Il trasloco
Pensare al momento del trasloco
mette in me agitazione, sparso come sono
tra le nuvole grigie e il porticato
di un condominio che non ho mai amato.
Sarà forse che non mi riconosco
dalla gente che mi sorride falsamente
e dalla mia mente negligente
che sceglie la strada breve e si dilegua.

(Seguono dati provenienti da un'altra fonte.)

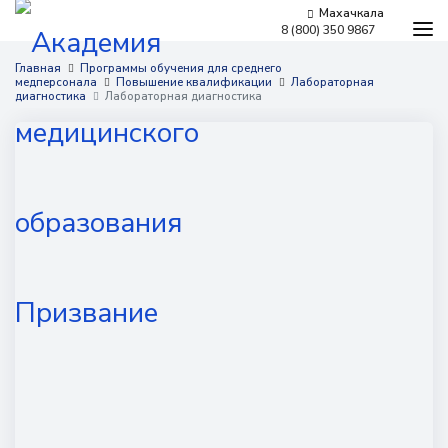
Махачкала
8 (800) 350 9867
Программы обучения
Главная
Программы обучения для среднего
медперсонала
Повышение квалификации
Лабораторная
Условия обучения
диагностика
Лабораторная диагностика
Бесплатное обучение
Для работодателей
Наши мероприятия
Сведения об образовательной организации
Новости
Контакты
г. Махачкала,
​проспект Гамидова, 18ж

Dove sarà la mia nuova dimora,
ma soprattutto esiste questo posto
che accolga senza diffidenza
un uomo con negli occhi fili d’erba?
Pensare al momento del trasloco
è forse l’unico viatico per allontanare
il giorno del cataclisma vertiginoso
oppure ogni cosa che si deteriora.
Da questa città vorrei allontanarmi
da questi mattoni e da questa gente
che vende il tempo e la propria anima
e non s’accorge che affonda nella melma.
Se solo esistesse distesa galleggiante
senza collegamenti con la città e con me
farei partenza anche domattina
e da lì costruirei una passerella
imbastendo liane di seta pura
per arrivare al cielo ed alle stelle
nell’unica certezza che in me sopravvive:
l’inconcepibile groviglio di parabole
che da sempre mi illude di abbracciare
la madre, lo spirito e l’inesistente.